• Available records:
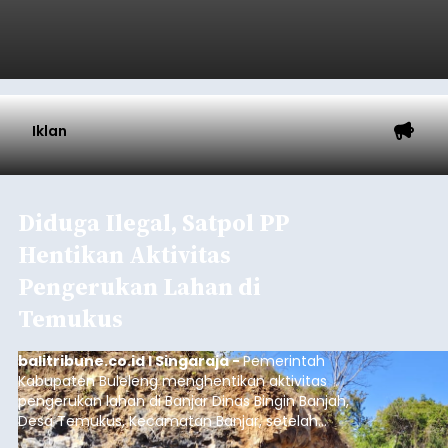
(Banggar) DPRD Tabanan mendesak pemerintah
daerah setempat untuk melakukan optimalisasi
Pendapatan Asli Daerah (PAD) pada tahun
anggaran 2027.
Optimalisasi penerimaan dari sisi PAD itu dirasa
perlu karena APBD Tabanan pada 2027 diproyeksi
mengalami penurunan pendapatan, terutama
akibat pemangkasan dana Transfer Ke Luar
Daerah (TKD) dari pemerintah pusat.
Tabanan
Submitted by
contributor
on
Thu, 08/06/2026 - 20:33
Baca Selengkapnya
Iklan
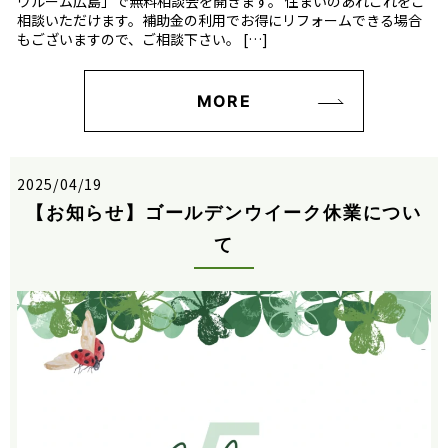
ウルーム広島」で無料相談会を開きます。 住まいのあれこれをご
相談いただけます。補助金の利用でお得にリフォームできる場合
もございますので、ご相談下さい。 […]
MORE
2025/04/19
【お知らせ】ゴールデンウイーク休業につい
て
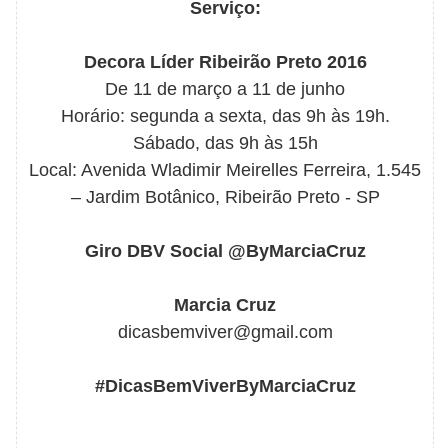
Serviço:
Decora Líder Ribeirão Preto 2016
De 11 de março a 11 de junho
Horário: segunda a sexta, das 9h às 19h.
Sábado, das 9h às 15h
Local: Avenida Wladimir Meirelles Ferreira, 1.545
– Jardim Botânico, Ribeirão Preto - SP
Giro DBV Social @ByMarciaCruz
Marcia Cruz
dicasbemviver@gmail.com
#DicasBemViverByMarciaCruz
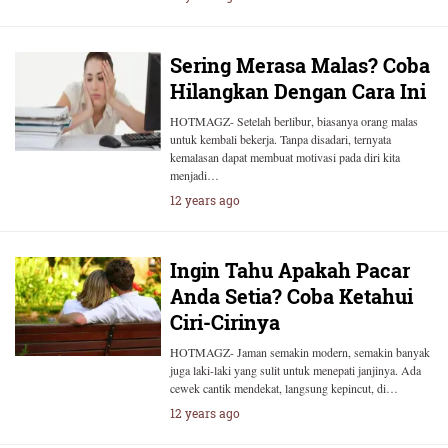
Sering Merasa Malas? Coba
Hilangkan Dengan Cara Ini
HOTMAGZ- Setelah berlibur, biasanya orang malas
untuk kembali bekerja. Tanpa disadari, ternyata
kemalasan dapat membuat motivasi pada diri kita
menjadi…
12 years ago
Ingin Tahu Apakah Pacar
Anda Setia? Coba Ketahui
Ciri-Cirinya
HOTMAGZ- Jaman semakin modern, semakin banyak
juga laki-laki yang sulit untuk menepati janjinya. Ada
cewek cantik mendekat, langsung kepincut, di…
12 years ago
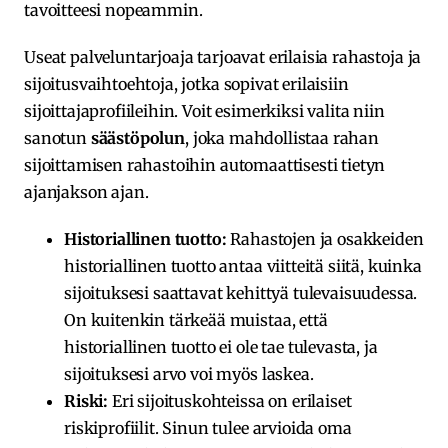
tavoitteesi nopeammin.
Useat palveluntarjoaja tarjoavat erilaisia rahastoja ja
sijoitusvaihtoehtoja, jotka sopivat erilaisiin
sijoittajaprofiileihin. Voit esimerkiksi valita niin
sanotun
säästöpolun
, joka mahdollistaa rahan
sijoittamisen rahastoihin automaattisesti tietyn
ajanjakson ajan.
Historiallinen tuotto:
Rahastojen ja osakkeiden
historiallinen tuotto antaa viitteitä siitä, kuinka
sijoituksesi saattavat kehittyä tulevaisuudessa.
On kuitenkin tärkeää muistaa, että
historiallinen tuotto ei ole tae tulevasta, ja
sijoituksesi arvo voi myös laskea.
Riski:
Eri sijoituskohteissa on erilaiset
riskiprofiilit. Sinun tulee arvioida oma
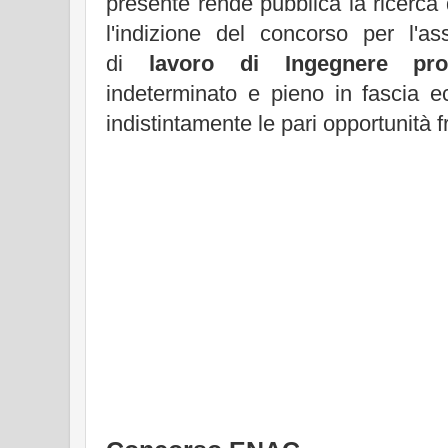
presente rende pubblica la ricerca 
l'indizione del concorso per l'a
di
lavoro di Ingegnere prof
indeterminato e pieno in fascia 
indistintamente le pari opportunità 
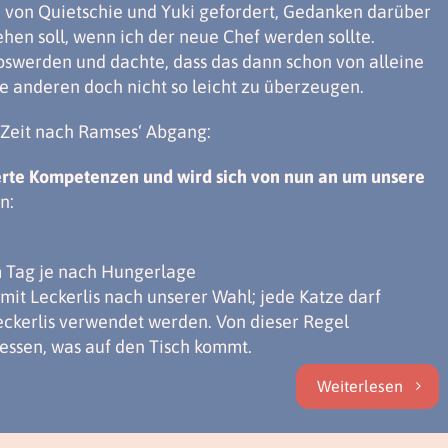
ie von Quietschie und Yuki gefordert, Gedanken darüber
hen soll, wenn ich der neue Chef werden sollte.
loswerden und dachte, dass das dann schon von alleine
ie anderen doch nicht so leicht zu überzeugen.
 Zeit nach Ramses‘ Abgang:
terte Kompetenzen und wird sich von nun an um unsere
n:
m Tag je nach Hungerlage
mit Leckerlis nach unserer Wahl; jede Katze darf
ckerlis verwendet werden. Von dieser Regel
essen, was auf den Tisch kommt.
Weiterlesen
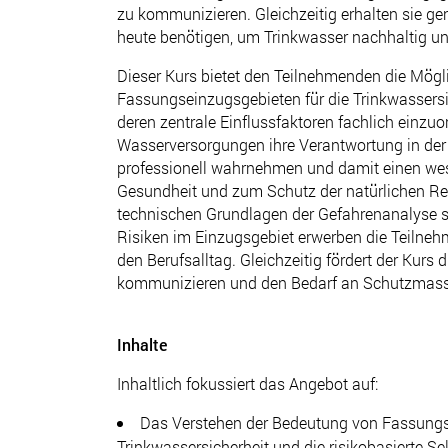
zu kommunizieren. Gleichzeitig erhalten sie 
heute benötigen, um Trinkwasser nachhaltig u
Dieser Kurs bietet den Teilnehmenden die Mögl
Fassungseinzugsgebieten für die Trinkwassers
deren zentrale Einflussfaktoren fachlich einzuo
Wasserversorgungen ihre Verantwortung in der r
professionell wahrnehmen und damit einen wese
Gesundheit und zum Schutz der natürlichen Res
technischen Grundlagen der Gefahrenanalyse 
Risiken im Einzugsgebiet erwerben die Teilne
den Berufsalltag. Gleichzeitig fördert der Kurs 
kommunizieren und den Bedarf an Schutzmass
Inhalte
Inhaltlich fokussiert das Angebot auf:
Das Verstehen der Bedeutung von Fassungs
Trinkwassersicherheit und die risikobasierte Se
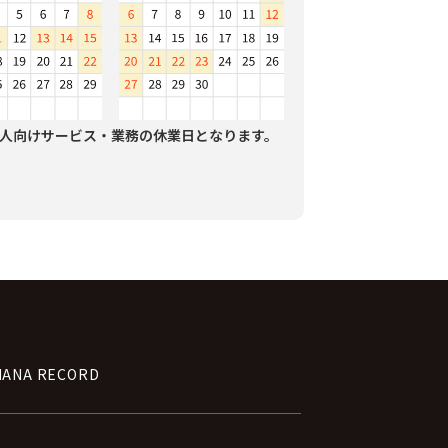
人向けサービス・業務の休業日となります。
NANA RECORD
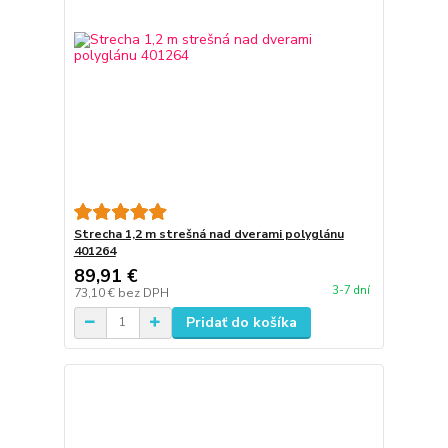
Strecha 1,2 m strešná nad dverami polyglánu
401264
89,91 €
3-7 dní
73,10 €
bez DPH
Pridať do košíka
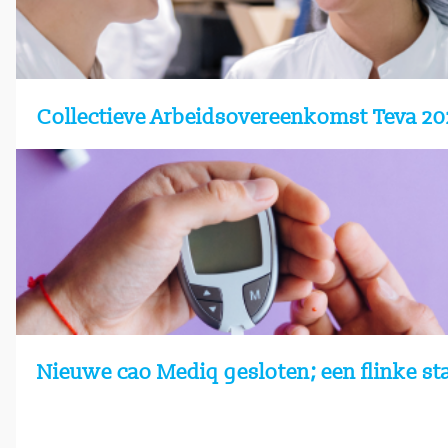
Collectieve Arbeidsovereenkomst Teva 20
Nieuwe cao Mediq gesloten; een flinke st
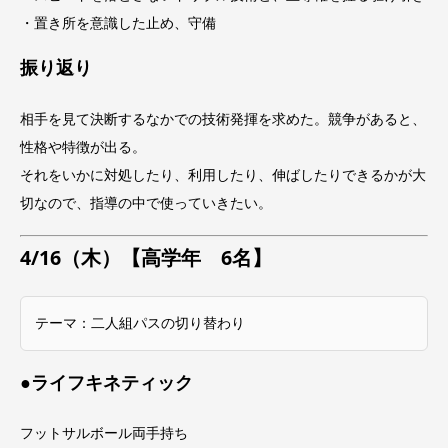
・置き所を意識した止め、守備
振り返り
相手を見て決断するなかでの技術発揮を求めた。競争があると、
性格や特徴が出る。
それをいかに対処したり、利用したり、伸ばしたりできるかが大
切なので、指導の中で使っていきたい。
4/16（木）【高学年 6名】
テーマ：二人組パスの切り替わり
●ライフキネティック
フットサルボール両手持ち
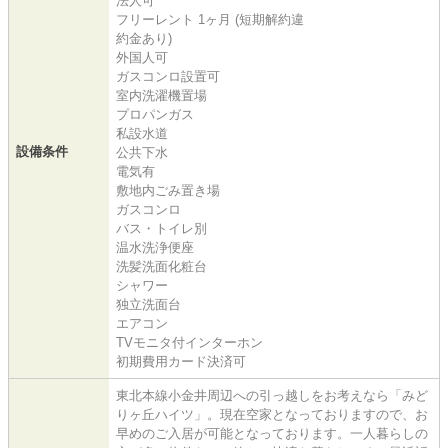
法人可
フリーレント 1ヶ月 (短期解約違
約金あり)
外国人可
ガスコンロ設置可
室内洗濯機置場
プロパンガス
私設水道
設備条件
公共下水
電気有
敷地内ごみ置き場
ガスコンロ
バス・トイレ別
温水洗浄便座
洗髪洗面化粧台
シャワー
独立洗面台
エアコン
TVモニタ付インターホン
初期費用カード決済可
東北本線小金井周辺への引っ越しをお考えなら「みど
りヶ丘ハイツ」。現在空家となっておりますので、お
早めのご入居が可能となっております。一人暮らしの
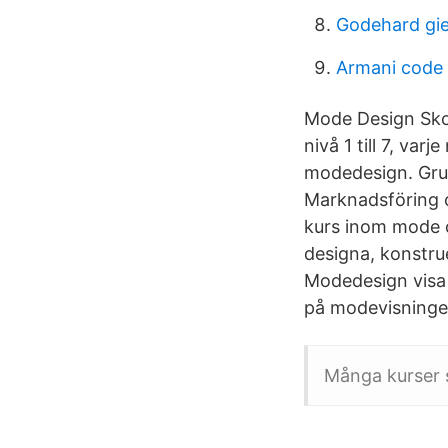
Godehard gi
Armani code
Mode Design Skol
nivå 1 till 7, va
modedesign. Gru
Marknadsföring o
kurs inom mode oc
designa, konstru
Modedesign visa 
på modevisningen
Många kurser s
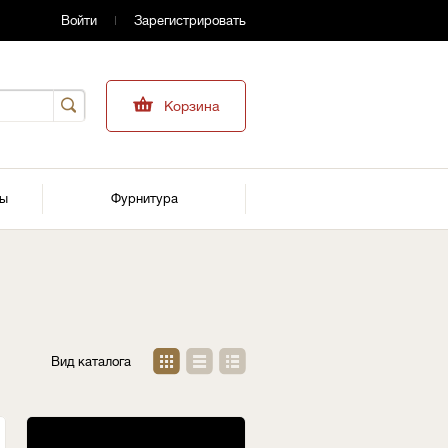
Войти
Зарегистрировать
Корзина
ры
Фурнитура
Вид каталога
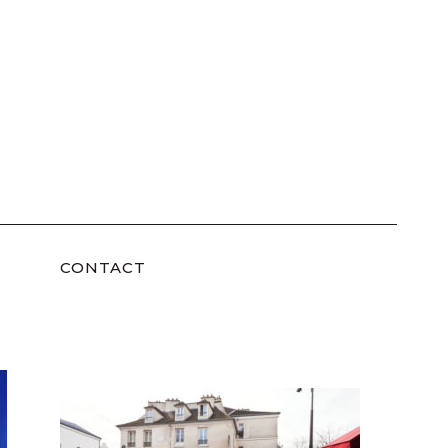
CONTACT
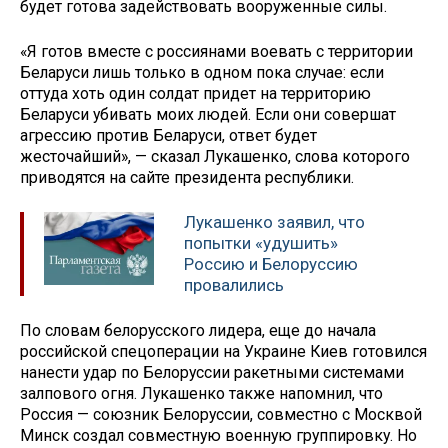
будет готова задействовать вооруженные силы.
«Я готов вместе с россиянами воевать с территории
Беларуси лишь только в одном пока случае: если
оттуда хоть один солдат придет на территорию
Беларуси убивать моих людей. Если они совершат
агрессию против Беларуси, ответ будет
жесточайший», — сказал Лукашенко, слова которого
приводятся на сайте президента республики.
Лукашенко заявил, что
попытки «удушить»
Россию и Белоруссию
провалились
По словам белорусского лидера, еще до начала
российской спецоперации на Украине Киев готовился
нанести удар по Белоруссии ракетными системами
залпового огня. Лукашенко также напомнил, что
Россия — союзник Белоруссии, совместно с Москвой
Минск создал совместную военную группировку. Но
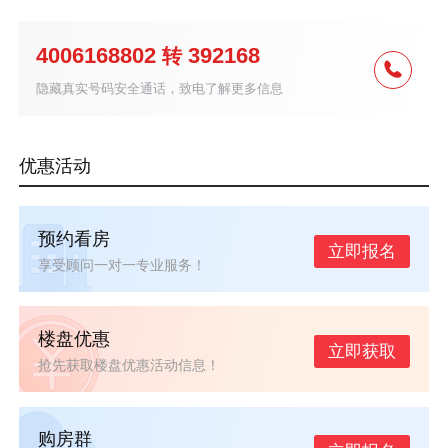
4006168802
392168
转
隐藏真实号码安全通话，致电了解更多信息
优惠活动
预约看房
立即报名
享受顾问一对一专业服务！
楼盘优惠
立即获取
抢先获取楼盘优惠活动信息！
购房群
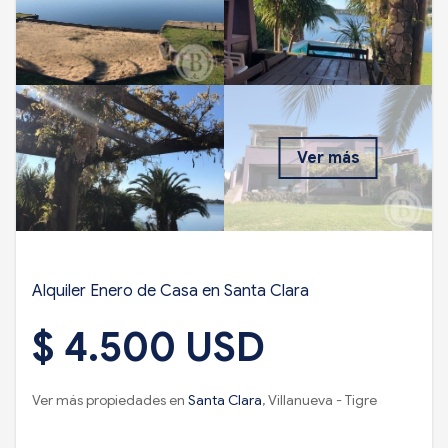
Ver más
Alquiler Enero de Casa en Santa Clara
$ 4.500 USD
Ver más propiedades en
Santa Clara
, Villanueva - Tigre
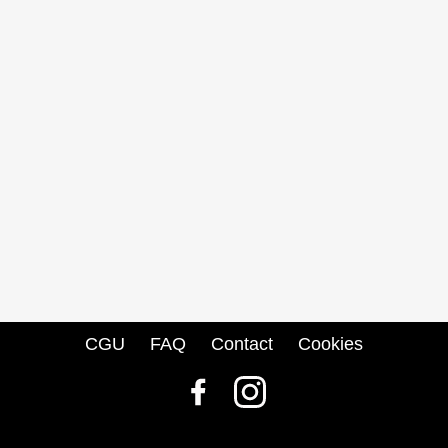
CGU
FAQ
Contact
Cookies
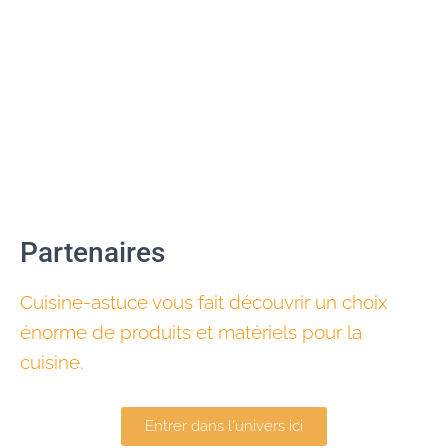
Partenaires
Cuisine-astuce vous fait découvrir un choix
énorme de produits et matériels pour la
cuisine.
Entrer dans l'univers ici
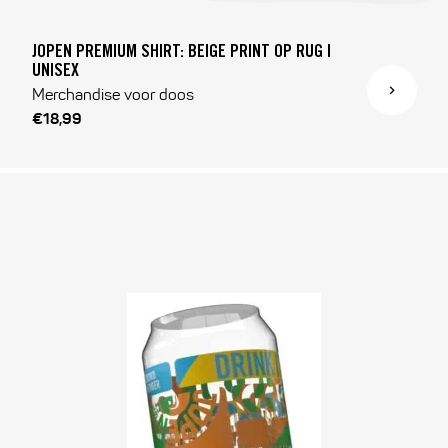
JOPEN PREMIUM SHIRT: BEIGE PRINT OP RUG |
UNISEX
Merchandise voor doos
€18,99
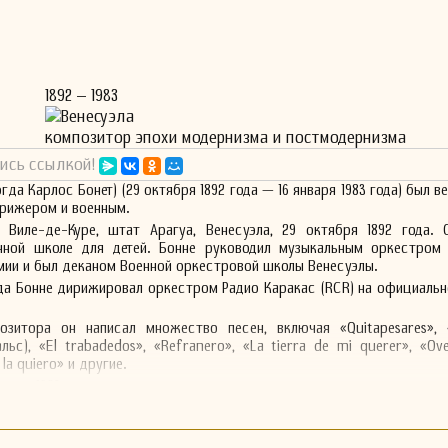
1892 – 1983
Венесуэла
композитор эпохи модернизма и постмодернизма
ись ссылкой!
гда Карлос Бонет) (29 октября 1892 года — 16 января 1983 года) был 
ирижером и военным.
 Виле-де-Куре, штат Арагуа, Венесуэла, 29 октября 1892 года. 
нной школе для детей. Бонне руководил музыкальным оркестром 
мии и был деканом Военной оркестровой школы Венесуэлы.
ода Бонне дирижировал оркестром Радио Каракас (RCR) на официаль
озитора он написал множество песен, включая «Quitapesares», «
льс), «El trabadedos», «Refranero», «La tierra de mi querer», «Ove
la quiero» и другие.
нваря 1983 года.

• Aim of the task: In the copy, include no pictures; transcribe every record above verbatim.

• Written reply:
(Banggar) DPRD Tabanan mendesak pemerintah
daerah setempat untuk melakukan optimalisasi
Pendapatan Asli Daerah (PAD) pada tahun
anggaran 2027.
Optimalisasi penerimaan dari sisi PAD itu dirasa
perlu karena APBD Tabanan pada 2027 diproyeksi
mengalami penurunan pendapatan, terutama
akibat pemangkasan dana Transfer Ke Luar
Daerah (TKD) dari pemerintah pusat.
Tabanan
Submitted by
contributor
on
Thu, 08/06/2026 - 20:33
Baca Selengkapnya
Iklan
ウルーム広島」で無料相談会を開きます。 住まいのあれこれをご
相談いただけます。補助金の利用でお得にリフォームできる場合
もございますので、ご相談下さい。 […]
MORE
2025/04/19
【お知らせ】ゴールデンウイーク休業につい
て
Serviço:
Decora Líder Ribeirão Preto 2016
De 11 de março a 11 de junho
Horário: segunda a sexta, das 9h às 19h.
Sábado, das 9h às 15h
Local: Avenida Wladimir Meirelles Ferreira, 1.545
– Jardim Botânico, Ribeirão Preto - SP
Giro DBV Social @ByMarciaCruz
Marcia Cruz
dicasbemviver@gmail.com
#DicasBemViverByMarciaCruz
Sering Merasa Malas? Coba
Hilangkan Dengan Cara Ini
HOTMAGZ- Setelah berlibur, biasanya orang malas
untuk kembali bekerja. Tanpa disadari, ternyata
kemalasan dapat membuat motivasi pada diri kita
menjadi…
12 years ago
Ingin Tahu Apakah Pacar
Anda Setia? Coba Ketahui
Ciri-Cirinya
HOTMAGZ- Jaman semakin modern, semakin banyak
juga laki-laki yang sulit untuk menepati janjinya. Ada
cewek cantik mendekat, langsung kepincut, di…
12 years ago
tavoitteesi nopeammin.
Useat palveluntarjoaja tarjoavat erilaisia rahastoja ja
sijoitusvaihtoehtoja, jotka sopivat erilaisiin
sijoittajaprofiileihin. Voit esimerkiksi valita niin
sanotun
säästöpolun
, joka mahdollistaa rahan
sijoittamisen rahastoihin automaattisesti tietyn
ajanjakson ajan.
Historiallinen tuotto:
Rahastojen ja osakkeiden
historiallinen tuotto antaa viitteitä siitä, kuinka
sijoituksesi saattavat kehittyä tulevaisuudessa.
On kuitenkin tärkeää muistaa, että
historiallinen tuotto ei ole tae tulevasta, ja
sijoituksesi arvo voi myös laskea.
Riski:
Eri sijoituskohteissa on erilaiset
riskiprofiilit. Sinun tulee arvioida oma
presente rende pubblica la ricerca 
l'indizione del concorso per l'a
di
lavoro di Ingegnere prof
indeterminato e pieno in fascia 
indistintamente le pari opportunità 
ie von Quietschie und Yuki gefordert, Gedanken darüber
hen soll, wenn ich der neue Chef werden sollte.
loswerden und dachte, dass das dann schon von alleine
ie anderen doch nicht so leicht zu überzeugen.
 Zeit nach Ramses‘ Abgang:
terte Kompetenzen und wird sich von nun an um unsere
n:
m Tag je nach Hungerlage
mit Leckerlis nach unserer Wahl; jede Katze darf
ckerlis verwendet werden. Von dieser Regel
essen, was auf den Tisch kommt.
Weiterlesen
zu kommunizieren. Gleichzeitig erhalten sie 
heute benötigen, um Trinkwasser nachhaltig u
Dieser Kurs bietet den Teilnehmenden die Mögl
Fassungseinzugsgebieten für die Trinkwassers
deren zentrale Einflussfaktoren fachlich einzuo
Wasserversorgungen ihre Verantwortung in der r
professionell wahrnehmen und damit einen wese
Gesundheit und zum Schutz der natürlichen Res
technischen Grundlagen der Gefahrenanalyse 
Risiken im Einzugsgebiet erwerben die Teilne
den Berufsalltag. Gleichzeitig fördert der Kurs 
kommunizieren und den Bedarf an Schutzmass
Inhalte
Inhaltlich fokussiert das Angebot auf:
Das Verstehen der Bedeutung von Fassungs
Trinkwassersicherheit und die risikobasierte Se
人向けサービス・業務の休業日となります。
NANA RECORD
Strecha 1,2 m strešná nad dverami polyglánu
401264
89,91 €
3-7 dní
73,10 €
bez DPH
Pridať do košíka
Collectieve Arbeidsovereenkomst Teva 20
Nieuwe cao Mediq gesloten; een flinke st
・置き所を意識した止め、守備
振り返り
相手を見て決断するなかでの技術発揮を求めた。競争があると、
性格や特徴が出る。
それをいかに対処したり、利用したり、伸ばしたりできるかが大
切なので、指導の中で使っていきたい。
4/16（木）【高学年 6名】
テーマ：二人組パスの切り替わり
●ライフキネティック
フットサルボール両手持ち
法人可
フリーレント 1ヶ月 (短期解約違
約金あり)
外国人可
ガスコンロ設置可
室内洗濯機置場
プロパンガス
私設水道
設備条件
公共下水
電気有
敷地内ごみ置き場
ガスコンロ
バス・トイレ別
温水洗浄便座
洗髪洗面化粧台
シャワー
独立洗面台
エアコン
TVモニタ付インターホン
初期費用カード決済可
東北本線小金井周辺への引っ越しをお考えなら「みど
りヶ丘ハイツ」。現在空家となっておりますので、お
早めのご入居が可能となっております。一人暮らしの
Godehard gi
Armani code
Mode Design Skol
nivå 1 till 7, va
modedesign. Gru
Marknadsföring o
kurs inom mode oc
designa, konstru
Modedesign visa 
på modevisningen
Många kurser s
Войти
Зарегистрировать
Корзина
ры
Фурнитура
Вид каталога
CONTACT
будет готова задействовать вооруженные силы.
«Я готов вместе с россиянами воевать с территории
Беларуси лишь только в одном пока случае: если
оттуда хоть один солдат придет на территорию
Беларуси убивать моих людей. Если они совершат
агрессию против Беларуси, ответ будет
жесточайший», — сказал Лукашенко, слова которого
приводятся на сайте президента республики.
Лукашенко заявил, что
попытки «удушить»
Россию и Белоруссию
провалились
По словам белорусского лидера, еще до начала
российской спецоперации на Украине Киев готовился
нанести удар по Белоруссии ракетными системами
залпового огня. Лукашенко также напомнил, что
Россия — союзник Белоруссии, совместно с Москвой
Минск создал совместную военную группировку. Но
4006168802
392168
转
隐藏真实号码安全通话，致电了解更多信息
优惠活动
预约看房
立即报名
享受顾问一对一专业服务！
楼盘优惠
立即获取
抢先获取楼盘优惠活动信息！
购房群
Ver más
Alquiler Enero de Casa en Santa Clara
$ 4.500 USD
Ver más propiedades en
Santa Clara
, Villanueva - Tigre
CGU
FAQ
Contact
Cookies
Partenaires
Cuisine-astuce vous fait découvrir un choix
énorme de produits et matériels pour la
cuisine.
Entrer dans l'univers ici
JOPEN PREMIUM SHIRT: BEIGE PRINT OP RUG |
UNISEX
Merchandise voor doos
€18,99
1892 – 1983
Венесуэла
композитор эпохи модернизма и постмодернизма
ись ссылкой!
гда Карлос Бонет) (29 октября 1892 года — 16 января 1983 года) был 
ирижером и военным.
 Виле-де-Куре, штат Арагуа, Венесуэла, 29 октября 1892 года. 
нной школе для детей. Бонне руководил музыкальным оркестром 
мии и был деканом Военной оркестровой школы Венесуэлы.
ода Бонне дирижировал оркестром Радио Каракас (RCR) на официаль
озитора он написал множество песен, включая «Quitapesares», «
льс), «El trabadedos», «Refranero», «La tierra de mi querer», «Ove
la quiero» и другие.
нваря 1983 года.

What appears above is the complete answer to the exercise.